Despite fears about the rise of robots and other job-destroying technologies, the industry sector continued to bounce back sharply in the third quarter of the year, adding more than 4,000 net jobs in just three months.

That brought headcount back above the quarter of a million mark for the first time since 2009. Since the bottom was hit in the jobs market, more than 20,000 net job gains have been made in industry. The departure of the Web Summit gave cause to dig a little deeper into the IT jobs numbers. Unsurprisingly, given its customer base being mostly international, the tech sector was among those least affected by the collapse in domestic demand from 2008.

But for all the talk about the growth potential in that industry, it still employs relatively few, accounting for just 4pc of total employment in the economy. Nor has it been particularly fast growing when it comes to jobs. Over a full decade it has added fewer than 20,000 net new jobs.
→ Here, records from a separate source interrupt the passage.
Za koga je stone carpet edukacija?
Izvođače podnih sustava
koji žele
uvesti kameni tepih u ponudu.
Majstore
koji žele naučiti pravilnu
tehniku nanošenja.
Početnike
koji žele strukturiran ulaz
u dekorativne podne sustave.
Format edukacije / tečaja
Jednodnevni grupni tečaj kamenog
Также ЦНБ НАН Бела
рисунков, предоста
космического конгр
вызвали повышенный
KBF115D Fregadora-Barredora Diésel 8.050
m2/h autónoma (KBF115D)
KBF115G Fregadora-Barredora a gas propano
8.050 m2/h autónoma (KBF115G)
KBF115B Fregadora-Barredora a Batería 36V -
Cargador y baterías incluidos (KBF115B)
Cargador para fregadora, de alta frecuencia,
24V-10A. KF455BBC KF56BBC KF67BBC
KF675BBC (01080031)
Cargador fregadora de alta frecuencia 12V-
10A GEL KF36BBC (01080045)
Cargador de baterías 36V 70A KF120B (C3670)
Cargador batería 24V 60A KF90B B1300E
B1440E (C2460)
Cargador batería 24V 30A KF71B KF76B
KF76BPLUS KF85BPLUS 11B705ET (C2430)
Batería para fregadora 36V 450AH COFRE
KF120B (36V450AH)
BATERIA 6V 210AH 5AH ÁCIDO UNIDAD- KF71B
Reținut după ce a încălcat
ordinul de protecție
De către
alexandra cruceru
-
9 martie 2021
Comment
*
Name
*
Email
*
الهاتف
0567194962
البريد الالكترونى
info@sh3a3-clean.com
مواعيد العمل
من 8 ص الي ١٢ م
Yet another slight surprise was the number of foreigners employed in the sector.

Although one might think when trying to get a table in a restaurant anywhere near "silicon docks" that young continentals dominate the industry, there were in fact fewer than 18,000 non-nationals employed in the sector as of the third quarter (or around one in five).

Despite the highly internationalised nature of sales-driven functions of the industry located here - which can often require mother tongue language skill levels - it is noteworthy that the share of foreign workers is not all that much higher than in the overall population.

A final related point is also worth noting. In the third quarter, the year-on-year growth rate in non-national employment accelerated strongly, to 6pc (this breakdown is not seasonally adjusted). That was well over twice the rate of growth (2.4pc) of employment growth among Irish workers.

This could suggest that foreign workers are beginning to come here in larger numbers to take up available opportunities.

During the long expansion up to 2008, too little was done to facilitate, coax and nudge Irish adults who were not working to take the copious opportunities that then existed.

The structure of the welfare/jobseeker system has improved in that regard, but it is only as the labour market tightens that the effects will become clear. It is an issue worth keeping a close eye on.